DIRECTIONS FOR THIS TASK
Each line that includes the word "bold" should be copied from the records.

[Structured page parsing data]
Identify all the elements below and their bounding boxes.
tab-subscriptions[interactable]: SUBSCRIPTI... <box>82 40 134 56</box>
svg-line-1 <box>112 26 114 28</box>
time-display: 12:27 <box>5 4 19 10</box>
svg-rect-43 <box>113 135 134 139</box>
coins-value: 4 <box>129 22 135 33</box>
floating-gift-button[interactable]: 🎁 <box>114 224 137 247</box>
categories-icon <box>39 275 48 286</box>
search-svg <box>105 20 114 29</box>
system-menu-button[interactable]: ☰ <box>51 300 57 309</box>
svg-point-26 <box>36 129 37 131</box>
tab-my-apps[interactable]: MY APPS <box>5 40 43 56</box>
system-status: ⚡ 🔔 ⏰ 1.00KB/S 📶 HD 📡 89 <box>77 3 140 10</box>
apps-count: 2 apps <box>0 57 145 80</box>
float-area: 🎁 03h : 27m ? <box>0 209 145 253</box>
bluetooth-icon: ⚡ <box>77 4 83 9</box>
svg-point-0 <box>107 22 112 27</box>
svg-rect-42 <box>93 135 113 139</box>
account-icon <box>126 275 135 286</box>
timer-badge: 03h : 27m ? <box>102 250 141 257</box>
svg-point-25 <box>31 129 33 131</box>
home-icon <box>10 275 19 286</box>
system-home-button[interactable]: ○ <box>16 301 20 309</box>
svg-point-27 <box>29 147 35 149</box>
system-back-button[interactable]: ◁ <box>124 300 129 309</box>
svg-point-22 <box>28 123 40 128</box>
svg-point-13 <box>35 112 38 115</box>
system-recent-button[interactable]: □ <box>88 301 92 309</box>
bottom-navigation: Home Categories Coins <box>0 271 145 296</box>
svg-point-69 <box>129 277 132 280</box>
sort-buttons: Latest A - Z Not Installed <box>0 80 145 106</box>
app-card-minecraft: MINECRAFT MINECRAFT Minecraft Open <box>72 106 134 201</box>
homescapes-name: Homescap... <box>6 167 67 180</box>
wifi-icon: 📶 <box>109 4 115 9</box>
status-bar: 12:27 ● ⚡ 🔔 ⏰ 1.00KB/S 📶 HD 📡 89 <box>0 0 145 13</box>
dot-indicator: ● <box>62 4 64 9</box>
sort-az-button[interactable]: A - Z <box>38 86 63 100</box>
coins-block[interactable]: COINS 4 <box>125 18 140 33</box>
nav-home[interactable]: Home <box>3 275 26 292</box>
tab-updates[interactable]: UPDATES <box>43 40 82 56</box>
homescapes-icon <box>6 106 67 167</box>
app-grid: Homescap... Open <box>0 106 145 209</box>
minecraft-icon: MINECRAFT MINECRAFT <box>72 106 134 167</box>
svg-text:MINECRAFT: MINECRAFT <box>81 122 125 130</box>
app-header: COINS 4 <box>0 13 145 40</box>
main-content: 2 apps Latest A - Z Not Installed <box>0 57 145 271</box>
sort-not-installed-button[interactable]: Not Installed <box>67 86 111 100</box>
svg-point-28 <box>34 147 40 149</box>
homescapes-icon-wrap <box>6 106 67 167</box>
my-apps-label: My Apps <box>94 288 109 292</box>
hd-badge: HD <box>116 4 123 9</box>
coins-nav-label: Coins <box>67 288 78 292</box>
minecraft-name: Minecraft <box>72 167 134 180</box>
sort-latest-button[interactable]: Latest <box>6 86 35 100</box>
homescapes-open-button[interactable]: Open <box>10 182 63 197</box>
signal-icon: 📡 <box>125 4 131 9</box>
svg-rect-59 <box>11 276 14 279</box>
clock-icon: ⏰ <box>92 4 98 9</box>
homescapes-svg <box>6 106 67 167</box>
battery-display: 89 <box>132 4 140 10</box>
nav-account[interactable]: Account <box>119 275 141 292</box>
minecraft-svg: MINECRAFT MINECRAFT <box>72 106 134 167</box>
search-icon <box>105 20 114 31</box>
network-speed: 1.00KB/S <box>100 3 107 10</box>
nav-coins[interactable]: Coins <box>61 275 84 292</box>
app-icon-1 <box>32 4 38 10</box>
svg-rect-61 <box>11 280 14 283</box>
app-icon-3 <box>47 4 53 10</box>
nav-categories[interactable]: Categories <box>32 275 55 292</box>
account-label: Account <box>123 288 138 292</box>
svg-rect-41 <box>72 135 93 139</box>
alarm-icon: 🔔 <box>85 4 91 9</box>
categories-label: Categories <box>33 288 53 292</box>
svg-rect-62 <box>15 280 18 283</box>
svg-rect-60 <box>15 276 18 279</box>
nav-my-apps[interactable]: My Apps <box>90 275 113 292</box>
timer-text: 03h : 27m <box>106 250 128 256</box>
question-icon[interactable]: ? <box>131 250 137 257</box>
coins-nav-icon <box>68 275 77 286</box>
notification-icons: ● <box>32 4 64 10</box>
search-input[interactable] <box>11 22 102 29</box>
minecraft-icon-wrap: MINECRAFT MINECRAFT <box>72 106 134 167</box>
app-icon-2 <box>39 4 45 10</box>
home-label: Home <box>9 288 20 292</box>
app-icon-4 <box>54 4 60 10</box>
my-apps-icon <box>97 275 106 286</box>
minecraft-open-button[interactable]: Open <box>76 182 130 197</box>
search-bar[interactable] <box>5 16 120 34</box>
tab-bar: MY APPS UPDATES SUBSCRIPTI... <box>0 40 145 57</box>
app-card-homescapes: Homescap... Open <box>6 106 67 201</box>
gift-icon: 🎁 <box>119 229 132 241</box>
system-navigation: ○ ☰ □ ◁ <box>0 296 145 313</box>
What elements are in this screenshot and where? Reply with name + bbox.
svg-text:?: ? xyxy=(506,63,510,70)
--
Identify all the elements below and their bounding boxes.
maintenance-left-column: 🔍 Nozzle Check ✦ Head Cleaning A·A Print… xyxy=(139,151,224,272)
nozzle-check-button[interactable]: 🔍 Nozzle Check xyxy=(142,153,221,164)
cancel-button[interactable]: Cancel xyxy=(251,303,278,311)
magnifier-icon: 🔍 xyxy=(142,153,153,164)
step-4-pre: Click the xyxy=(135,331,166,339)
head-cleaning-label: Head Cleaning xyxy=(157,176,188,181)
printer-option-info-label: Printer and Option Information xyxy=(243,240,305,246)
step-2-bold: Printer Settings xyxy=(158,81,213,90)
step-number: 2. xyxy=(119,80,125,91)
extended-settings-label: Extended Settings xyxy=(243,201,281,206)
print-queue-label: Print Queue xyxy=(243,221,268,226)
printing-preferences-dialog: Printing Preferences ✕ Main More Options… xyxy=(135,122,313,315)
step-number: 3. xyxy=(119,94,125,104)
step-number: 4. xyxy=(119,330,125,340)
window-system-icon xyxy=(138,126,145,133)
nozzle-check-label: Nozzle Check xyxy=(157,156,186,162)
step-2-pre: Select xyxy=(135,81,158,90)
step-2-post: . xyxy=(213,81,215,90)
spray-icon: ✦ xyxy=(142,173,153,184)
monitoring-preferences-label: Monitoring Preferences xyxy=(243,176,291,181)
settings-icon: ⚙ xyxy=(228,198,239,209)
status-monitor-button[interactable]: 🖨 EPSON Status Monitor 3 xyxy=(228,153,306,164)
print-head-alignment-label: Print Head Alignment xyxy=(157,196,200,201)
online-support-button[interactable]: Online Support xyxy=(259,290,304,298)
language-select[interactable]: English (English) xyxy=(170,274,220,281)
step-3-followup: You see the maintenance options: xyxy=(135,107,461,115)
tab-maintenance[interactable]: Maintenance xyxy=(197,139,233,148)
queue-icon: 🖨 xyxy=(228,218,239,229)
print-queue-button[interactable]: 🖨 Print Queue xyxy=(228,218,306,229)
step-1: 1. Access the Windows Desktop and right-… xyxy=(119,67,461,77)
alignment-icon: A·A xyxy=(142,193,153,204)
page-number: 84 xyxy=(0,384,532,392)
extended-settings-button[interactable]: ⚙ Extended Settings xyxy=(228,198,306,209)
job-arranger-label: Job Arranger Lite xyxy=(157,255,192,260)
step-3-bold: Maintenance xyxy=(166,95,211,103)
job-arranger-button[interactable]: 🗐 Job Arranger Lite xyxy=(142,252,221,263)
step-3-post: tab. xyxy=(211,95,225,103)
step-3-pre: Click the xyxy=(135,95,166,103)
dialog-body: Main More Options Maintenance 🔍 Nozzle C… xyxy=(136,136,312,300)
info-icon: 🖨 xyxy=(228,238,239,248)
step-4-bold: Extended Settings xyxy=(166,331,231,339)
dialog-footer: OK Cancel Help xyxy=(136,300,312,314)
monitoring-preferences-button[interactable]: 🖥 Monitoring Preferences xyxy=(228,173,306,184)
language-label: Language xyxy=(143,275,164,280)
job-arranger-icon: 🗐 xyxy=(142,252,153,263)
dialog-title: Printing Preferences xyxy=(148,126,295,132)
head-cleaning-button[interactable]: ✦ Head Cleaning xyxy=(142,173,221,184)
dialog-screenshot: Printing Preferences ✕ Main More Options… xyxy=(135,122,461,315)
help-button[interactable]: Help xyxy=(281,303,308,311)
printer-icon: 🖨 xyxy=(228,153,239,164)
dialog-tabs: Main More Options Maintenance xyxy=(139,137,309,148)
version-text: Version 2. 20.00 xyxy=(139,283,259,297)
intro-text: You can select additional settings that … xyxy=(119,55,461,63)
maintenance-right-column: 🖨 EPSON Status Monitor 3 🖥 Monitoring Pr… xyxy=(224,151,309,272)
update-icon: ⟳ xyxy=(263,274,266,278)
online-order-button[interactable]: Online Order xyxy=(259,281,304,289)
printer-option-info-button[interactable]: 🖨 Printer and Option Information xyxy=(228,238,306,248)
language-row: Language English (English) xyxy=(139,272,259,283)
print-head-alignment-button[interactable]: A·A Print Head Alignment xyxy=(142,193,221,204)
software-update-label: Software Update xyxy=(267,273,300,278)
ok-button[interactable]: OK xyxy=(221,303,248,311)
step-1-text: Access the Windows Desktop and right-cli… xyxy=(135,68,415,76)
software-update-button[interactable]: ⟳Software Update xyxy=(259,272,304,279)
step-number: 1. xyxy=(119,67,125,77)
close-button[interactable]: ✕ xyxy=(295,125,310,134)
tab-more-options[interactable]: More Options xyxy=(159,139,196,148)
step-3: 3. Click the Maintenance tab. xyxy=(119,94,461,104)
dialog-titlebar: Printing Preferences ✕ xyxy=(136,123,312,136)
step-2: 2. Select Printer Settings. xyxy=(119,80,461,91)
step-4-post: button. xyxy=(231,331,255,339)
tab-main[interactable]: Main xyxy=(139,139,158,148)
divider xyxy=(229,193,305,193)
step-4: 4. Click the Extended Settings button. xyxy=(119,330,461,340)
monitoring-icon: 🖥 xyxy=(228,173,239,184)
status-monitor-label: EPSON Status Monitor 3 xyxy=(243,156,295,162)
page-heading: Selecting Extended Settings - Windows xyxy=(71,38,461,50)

TASK ANSWER
step-2-bold: Printer Settings xyxy=(158,81,213,90)
step-3-bold: Maintenance xyxy=(166,95,211,103)
step-4-bold: Extended Settings xyxy=(166,331,231,339)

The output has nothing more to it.